Three Data Breach Developments to Watch: Increasingly Complex State and Federal Privacy Laws

In a recent webinar I had an opportunity to discuss some of the emerging developments I’ve seen in privacy laws at the state and federal level. The topics covered in the webinar – increasing stringency in state laws, varying penalties for noncompliance across state jurisdictions, and recent federal penalties and what they could mean for future enforcements – can be angst-inducing.

With that in mind, I want to reiterate a few words of encouragement I had for privacy professionals out there working hard under strained resources in a constantly changing landscape: You are doing good and important work. In the privacy profession, we are charged with protecting our organizations and protecting consumers by determining best practices for protecting data, selecting what data can be used, and in what way we can use that data. This is no small task. When it comes to thinking about how data needs to be managed in rapidly evolving environments, privacy professionals are at the forefront.

The thirty-minute webinar “Three Data Breach Compliance Developments to Watch in 2017” is now available to view on-demand.

Major Takeaway: Overall Increased Stringency and Complexity

As anyone in the privacy profession will likely opine, working with sensitive and regulated data does not appear to be getting any easier anytime soon. Consider:

At a state level, data breach notification laws are becoming increasingly complex and stringent. More states are shoring up the parameters which might require notifications to agencies and impacted individuals, including when and how these notifications take place.
If you’re not compliant with state notification requirements, penalties for noncompliance in each state are similarly complex and vary widely. Some states may allow for several potential consequences and large maximum fines, while others may be more ambiguous in enforcement of penalties. Dealing with multi-jurisdictional data breaches could mean compounded penalties.
Early January of 2017, the Office for Civil Rights (OCR) announced the first ever enforcement settlement for lack of a timely breach notification, and has issued similar enforcements in the weeks since. This enforcement should not be surprising because it aligns with the emphasis OCR placed on compliance with the Breach Notification Rules when they launched the Phase 2 audit program last year.

How State, Federal, Industry Specific, and International Breach Regulations Influence One Another

As multi-layered as state and federal data breach laws may feel, looking only at these two areas can miss a larger part of the picture – namely, the international and industry-specific regulations that may be top of mind for privacy professionals, depending on their organization.

Two questions in particular were raised by webinar attendees:

How do these laws intersect with the Interagency Guidelines Establishing Information Security Standards?
What impacts, if any, can you see GDPR having on federal enforcements in 2018?

Interagency Guidelines Provide an Alternative to Complying with Some State Breach Notification Rules, Require that Every Institution Have an Incident Response Program

One of the nuances of the American breach notification structure is alternate compliance, or the ability to comply with a state breach notification law by complying with a different specifically-referenced standard. The Interagency Guidelines Establishing Information Security Standards (PDF) are one example of this, allowing financial institutions in certain states (and one territory) to the ability to comply with state data breach laws by complying with the Interagency Guidance instead. These Interagency Guidelines contain standards and contents of breach notification.

state and territories with Interagency Guidance

The Guidance states that “every financial institution should also develop and implement a risk-based response program to address incidents of unauthorized access to customer information in customer information systems,” and includes provisions regarding standard, timeline, and contents of the notification.
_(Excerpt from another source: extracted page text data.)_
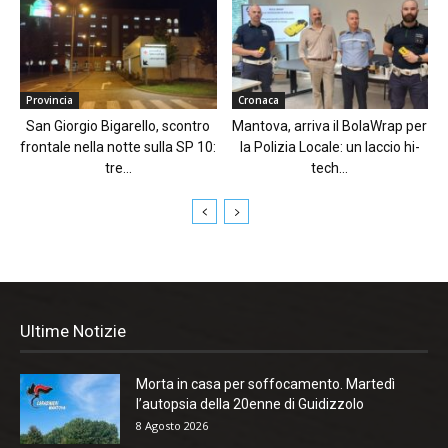
Provincia
Cronaca
San Giorgio Bigarello, scontro
Mantova, arriva il BolaWrap per
frontale nella notte sulla SP 10:
la Polizia Locale: un laccio hi-
tre...
tech...
Ultime Notizie
Morta in casa per soffocamento. Martedì
l’autopsia della 20enne di Guidizzolo
8 Agosto 2026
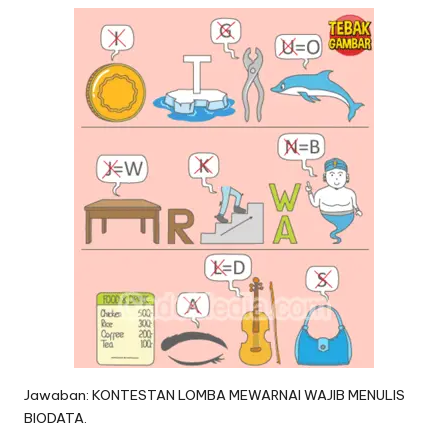
Jawaban: KONTESTAN LOMBA MEWARNAI WAJIB MENULIS
BIODATA.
Impact of GDPR on Federal Regulations: Following Europe’s Lead When it Comes to Data Privacy Protection

As the May 2018 deadline for General Data Protection Regulation (GDPR) compliance weighs heavily on the mind of every privacy professional, we may also assume that those setting Federal regulations are likewise taking note. Having been afforded the opportunity to attend many conferences sessions, meetings and webinars hosted by members of the Federal Trade Commission, I can see indications that the FTC is paying attention to the examples set forth in the European Union, especially in efforts to reconcile American and European standards per the EU-US Privacy Shield framework.

And don’t forget, the GDPR has up to 4% global annual revenue penalties attached. This figure may embolden federal regulators to increase their own penalties. The GDPR may be driving a global movement in privacy.